# New Cumberland fishable..



## snake69 (Sep 26, 2005)

Just checked both the flow rate (21) and the water height (16 or 18?) below the dam. Within the next 2 days or so, if we don't get more water or much, it should be fishable. That is if ya can stand the cold!!!


----------



## Procraftboats21 (Apr 6, 2004)

huge chunks of ice covering the river now


----------



## snake69 (Sep 26, 2005)

Really? Never seen that before!


----------



## Recondo37 (Jan 11, 2008)

i've seen it, usually on upriver side, or in the slower sections down here in steubenville...am thinking of hitting cumberland in the morning based on the amount of beer tonight. no later than 8:30 i figure...begood/good fish'n


----------



## snake69 (Sep 26, 2005)

I'll probably hit it later next week as it's still a bit cold and I'd rather be ice fishing. I was supposed to go yesterday, but after some important things that needed done, it was too late to head all the way there. Post and let me know how ya do!!


----------



## Recondo37 (Jan 11, 2008)

got up early enough, but didn't go..i'd a got a chill from the walk, breaking a sweat....be good/good fish'n


----------



## snake69 (Sep 26, 2005)

Plenty of days ahead....I don't figure they'll move out for a few months! If I make it down, I'll be sure and comment!


----------



## Recondo37 (Jan 11, 2008)

fished new cumberland this morning..skunked, but wasn't alone nobody else was catching anything..threw some jigs and spoons, was on the rocks up near the end of dam. 2, 3 and 6, locks were open. gonna try pike island tomorrow.


----------



## snake69 (Sep 26, 2005)

Well, I got called back to work today or I'd head down. The nice weather would make for a sweet day.
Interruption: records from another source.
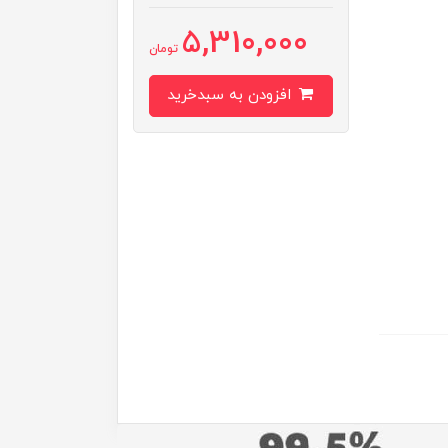
5,310,000
تومان
افزودن به سبدخرید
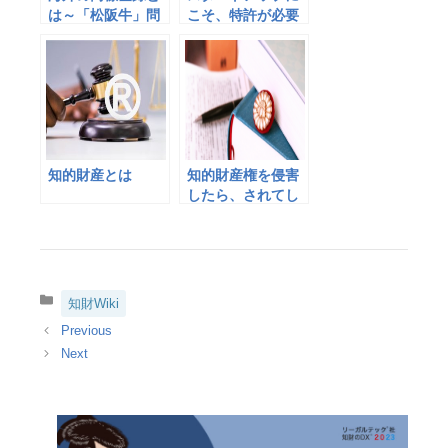
は～「松阪牛」問
こそ、特許が必要
題と国際商標出願
な理由
～
知的財産とは
知的財産権を侵害
したら、されてし
まったら？
カ
知財Wiki
テ
ゴ
リ
ー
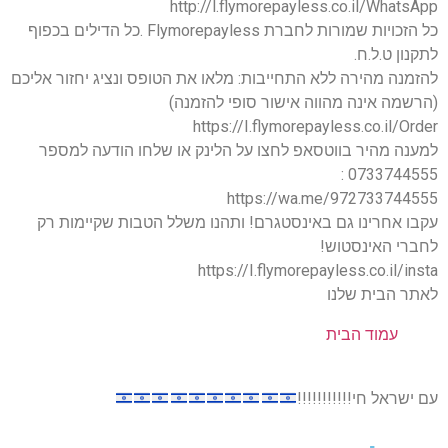
http://l.flymorepayless.co.il/WhatsApp
כל הזכויות שמורות לחברת Flymorepayless .כל הדילים בכפוף
לתקנון ט.ל.ח.
להזמנה מהירה ללא התחייבות: מלאו את הטופס ונציג יחזור אליכם
(הרשמה אינה מהווה אישור סופי להזמנה)
https://I.flymorepayless.co.il/Order
למענה מהיר בווטסאפ לחצו על הלינק או שלחו הודעה למספר
0733744555 :
https://wa.me/972733744555
עקבו אחרינו גם באינסטגרם! ותהנו משלל הטבות שקיימות רק
לחברי האינסטוש!
https://I.flymorepayless.co.il/insta
לאתר הבית שלנו
עמוד הבית
עם ישראל חי!!!!!!!!!!!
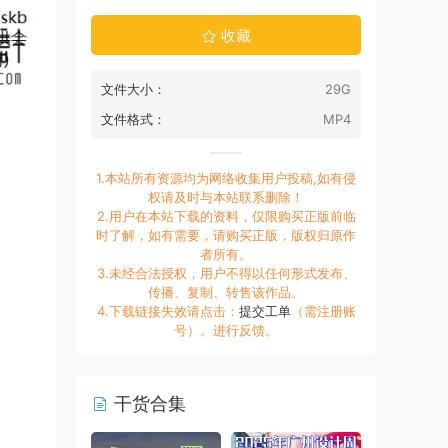
收藏
文件大小：
29G
文件格式：
MP4
1.本站所有资源均为网络收集用户投稿,如有侵
权请及时与本站联系删除！
2.用户在本站下载的资料，仅限购买正版前临
时了解，如有需要，请购买正版，版权归原作
者所有。
3.未经合法授权，用户不得以任何形式发布、
传播、复制、转售该作品。
4.下载链接失效请点击：
提交工单
（需注册账
号）。进行反馈。
干货合集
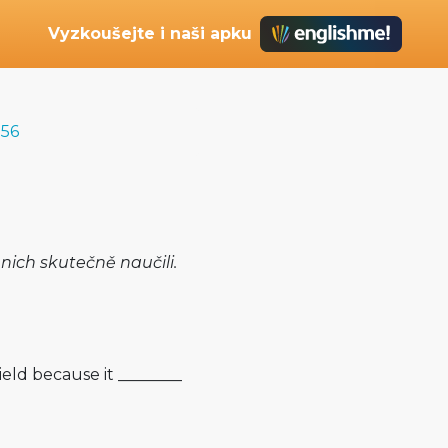
Vyzkoušejte i naši apku
 56
 nich skutečně naučili.
eld because it ________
I imagine in 2-3 days, it'll be so high you can't think of fishing it....


----------



## Recondo37 (Jan 11, 2008)

yea, judging from the weather report i'd say yea...my buddy fished pike island sunday morning..talked to a regular there...another regular caught six walleye, but fished from early a.m. till around 6 a.m...charlie caught 2 at around 6 a.m., then they shut down. no sauger, i wonder what is up. haven't heard of any kind of spills that might effect the bite, since the coppers plant in follansbee last summer and that was trivial...good your back to work....be good/good fish'n.


----------



## snake69 (Sep 26, 2005)

As soon as the water is down enough to fish, and there is still ice, albeit unsafe......(too unstable to ice fish!!),I'll be there on the weekends!


----------